Trump is often wrong, but what matters is that he always sounds right. In politics, force of character can be as important as facts (which nobody can agree on anyway). Trump’s charisma, his confident and decisive air, forms a huge part of his appeal, psychologists told my colleague Max Ehrenfreund:
"They're responding to dynamism, to force, to movement, to smiling, to facial expressions that convey authority," said Stanford psychologist Jeffrey Pfeffer. Trump "does it with more force. He does it with more energy. Energy is contagious."
Combine that supreme confidence with simple, intuitive answers that resonate with voters on a deep level. The result is a psychologically intoxicating mix. If you don’t like immigration, build a wall. If you’re suspicious of Muslims, track them in a database. If you support police officers, impose the death penalty on cop killers.

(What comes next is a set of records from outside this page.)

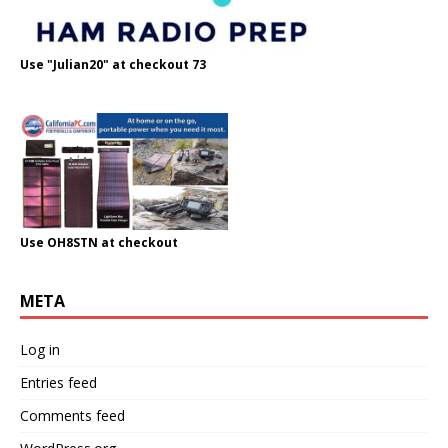
Use "Julian20" at checkout 73
Use OH8STN at checkout
META
Log in
Entries feed
Comments feed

These are thrilling ideas to many voters, especially when a candidate like Trump articulates them with such authority.
"People like the idea that deep down, the world is simple; that they can grasp it and that politicians can't," John Hibbing, a psychologist at the University of Nebraska, told Wonkblog. "That's certainly a message that I think Trump is radiating."
Nearly half of registered GOP voters agree with him that undocumented immigrants should be deported, and that America should turn away refugees. This is a passionate base. They believe Trump is electable and will make a difference.

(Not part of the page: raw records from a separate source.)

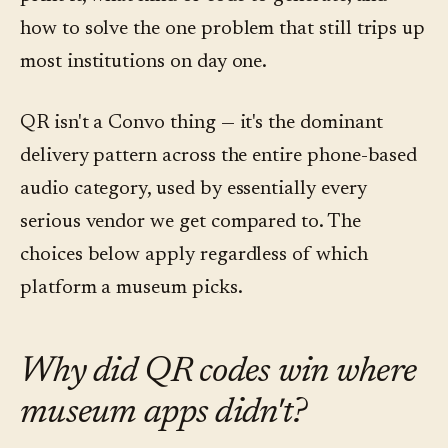
how to solve the one problem that still trips up
most institutions on day one.
QR isn't a Convo thing — it's the dominant
delivery pattern across the entire phone-based
audio category, used by essentially every
serious vendor we get compared to. The
choices below apply regardless of which
platform a museum picks.
Why did QR codes win where
museum apps didn't?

The more Trump is criticized, the more popular he seems to get. As my colleague Dave Weigel reported yesterday from a focus group of Trump supporters, nothing seems to be able to put them off their candidate. In fact, when rivals attack him, Trump’s numbers go up ...
See the related article covered below for more on this one.
What people want to say
A lot has been made of Trump’s ability to shrug off gaffes. He often makes insensitive or factually wrong statements that in the past would have torpedoed any other candidate’s prospects.
Again, see below.
Focus group provides insights into Trump's appeal
These latter two points lead to a related article reporting results from a focus group reviewed by Steve Benen.
The Washington Post’s Dave Weigel, who was on hand for the Luntz panel, reported on the unexpected findings.
To Luntz’s amazement, hearing negative information about the candidate made the voters, only a few of whom gave their full names to the press, hug the candidate tighter.
“Normally, if I did this for a campaign, I’d have destroyed the candidate by this point,” Luntz told a group of reporters when the session ended. “After three hours of showing that stuff?”
“I’ve never seen anything like this,” Luntz added. “There is no sign of them leaving. He has created or found the magic formula.”
This, however, was probably the most important tidbit from the Post’s article:
At 6:30, when the session began, all 29 participants were asked to rate their likelihood of voting for Trump, and just 10 people said they were at nine or 10. After one hour of mostly negative questions about Trump, six more people joined that confident group.
“I’ve been talking about negatives, and you’re up on him!” said an astounded Luntz. “That’s the story of Trump’s poll numbers.”
This is no small detail. In the usual scenario, a consultant will host a focus group, present them attack ads and negative messaging, and then gauge what had the most significant effect. Campaigns will sometimes even do this for their own candidate, so they can address their most pronounced vulnerabilities.
But this week, in this group, the more criticisms they heard about Trump, the more they ended up liking him. Two of the 29 focus-group participants began the discussion saying they’d cooled on the Republican candidate, but after hearing two-and-a-half hours of negative messaging, they said they were leaving more supportive, not less.
... imagine you’re a Republican consultant or a strategist for one of the 13 other GOP presidential candidates. Imagine you’re looking at the calendar, worried about the polls, and looking for ways to bring Trump down a peg. After reading about the focus group’s reactions to attacks on Trump, what in the world do you do?
The answer, I suspect, is to wait and hope – for Trump to defeat himself, for his supporters to get bored, and for other candidates to drop out.
GOP strategists can "wait and hope" but Scriber hopes for their sake they are not holding their breath. On my reading of all this, Trump is not going away anytime soon. It's a real problem for the GOP. Let's hope it does not turn out to be a real problem for the country.